6. Based on the result of step 5, the PCEF activates packet marking for all packets matching both conditions - UE is in congested area and the bearer is of QCI value 5.

7. Packets not matching the condition are not marked.

In this example, for simplicity, the conditions result in un-mixed packets - either all marked or all unmarked - being delivered per UE; this would be the case if all UEs in the congested areas incidentally have only video streaming ongoing. In reality many UEs would receive both marked and unmarked packets, according to how the two conditions match.

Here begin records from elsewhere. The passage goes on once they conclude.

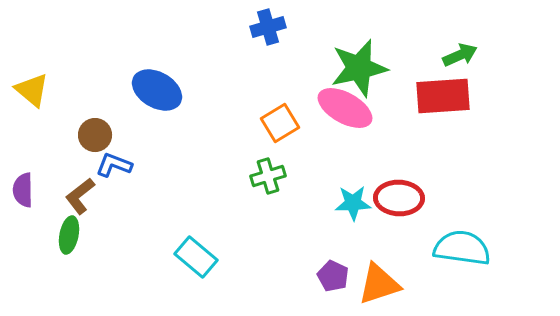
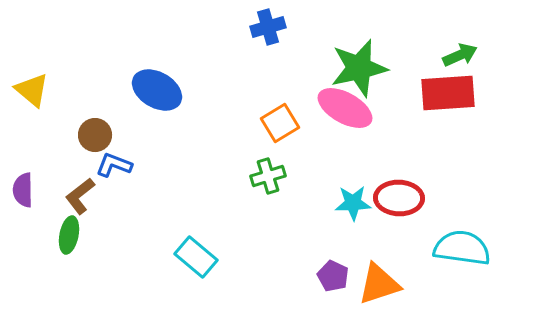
red rectangle: moved 5 px right, 3 px up
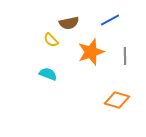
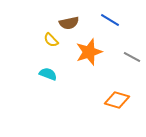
blue line: rotated 60 degrees clockwise
orange star: moved 2 px left
gray line: moved 7 px right, 1 px down; rotated 60 degrees counterclockwise
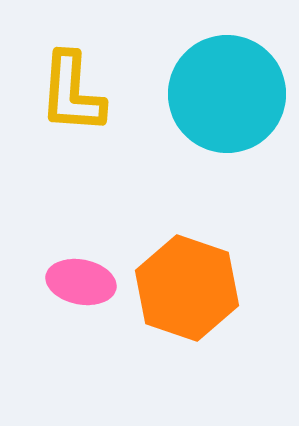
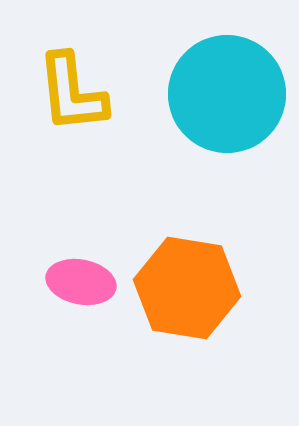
yellow L-shape: rotated 10 degrees counterclockwise
orange hexagon: rotated 10 degrees counterclockwise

In the second example, see Fig. 7, the system likes to push offload data traffic like youtube and p2p from 3GPP access towards non-3GPP access, for multimode capable UEs that are in coverage of an alternative, non-3GPP RAT. This may be e.g. according to a well-known schedule and location, like in dense metro areas at peak traffic hours, e.g. Shinagawa station in Tokyo. It is assumed here that specific offload policies have been provisioned via Access Network Discovery and Selection Function, ANDSF, to UEs in advance and that a mechanism for triggering them from EPC is available.

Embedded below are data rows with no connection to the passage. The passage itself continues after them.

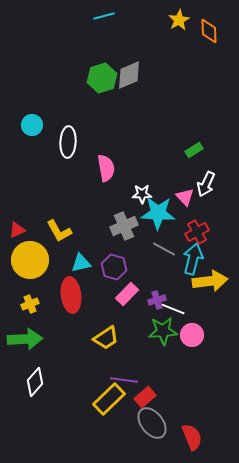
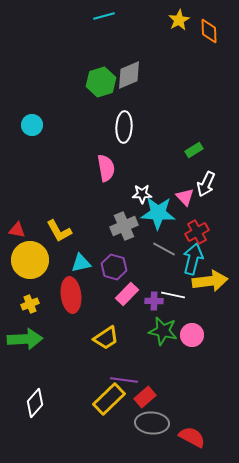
green hexagon: moved 1 px left, 4 px down
white ellipse: moved 56 px right, 15 px up
red triangle: rotated 36 degrees clockwise
purple cross: moved 3 px left, 1 px down; rotated 18 degrees clockwise
white line: moved 14 px up; rotated 10 degrees counterclockwise
green star: rotated 16 degrees clockwise
white diamond: moved 21 px down
gray ellipse: rotated 48 degrees counterclockwise
red semicircle: rotated 40 degrees counterclockwise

The following steps are performed:

0. PCRF has established - at some earlier point in time - a generalized Gx session with PCEF/P-GW.

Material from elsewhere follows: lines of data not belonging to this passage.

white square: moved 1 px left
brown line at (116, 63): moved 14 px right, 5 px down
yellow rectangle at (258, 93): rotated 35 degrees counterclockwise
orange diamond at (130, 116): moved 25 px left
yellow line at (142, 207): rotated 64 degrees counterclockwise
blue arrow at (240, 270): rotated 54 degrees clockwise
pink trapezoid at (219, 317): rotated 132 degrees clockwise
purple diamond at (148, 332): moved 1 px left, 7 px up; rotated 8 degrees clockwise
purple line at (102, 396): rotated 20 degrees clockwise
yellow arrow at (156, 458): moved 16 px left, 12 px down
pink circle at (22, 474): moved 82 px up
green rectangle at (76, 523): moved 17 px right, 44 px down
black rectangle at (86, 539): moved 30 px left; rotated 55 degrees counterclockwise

1. UEs have established communication / bearers via the 3GPP RAT.

2. According to a well-known schedule, PCRF detects that it is time to offload non-essential services from 3GPP access.

3. PCRF activates a generalized policy rule towards PCEF, with the condition describing in which area and for which type of traffic, e.g. youtube and p2p, the action should apply. The action is defined as "trigger offload to non- 3GPP access".

4. The PCEF/P-GW evaluates the condition and determines which UEs are affected. Note: the location information of UEs may be known when location reporting is on.

5. The PCEF/P-GW sends messages selectively to affected UEs, triggering the non-3GPP ANDSF offload policies. Here it is assumed that a corresponding capability in the control plane exists.

Further Embodiments:

The following embodiment describes the application of G-PCC rules for the purpose of user plane congestion management:

- The PCRF provides G-PCC rules at start-up time to PCEF/TDF.

The G-PCC rules contain: conditions for application type / IP flows, subscriber class, congestion level

actions for enforcing minimum, maximum, or target values of bandwidth for A-SDFs, traffic aggregates

events which are triggered by the PCEF/TDF and report to the PCRF, e.g. once the enforced actions cannot be enforced without violating minimum bandwidth limits and/or QoS targets.

The actual traffic management and scheduling is left for implementation in the PCEF/TDF. For evaluating the G-PCC rules, the PCEF/TDF monitors the traffic and derives appropriate metrics to trigger events/actions.

- The PCRF updates the G-PCC rules via the corresponding aggregated Gx sessions, e.g. as soon as it receives an event report from the PCEF.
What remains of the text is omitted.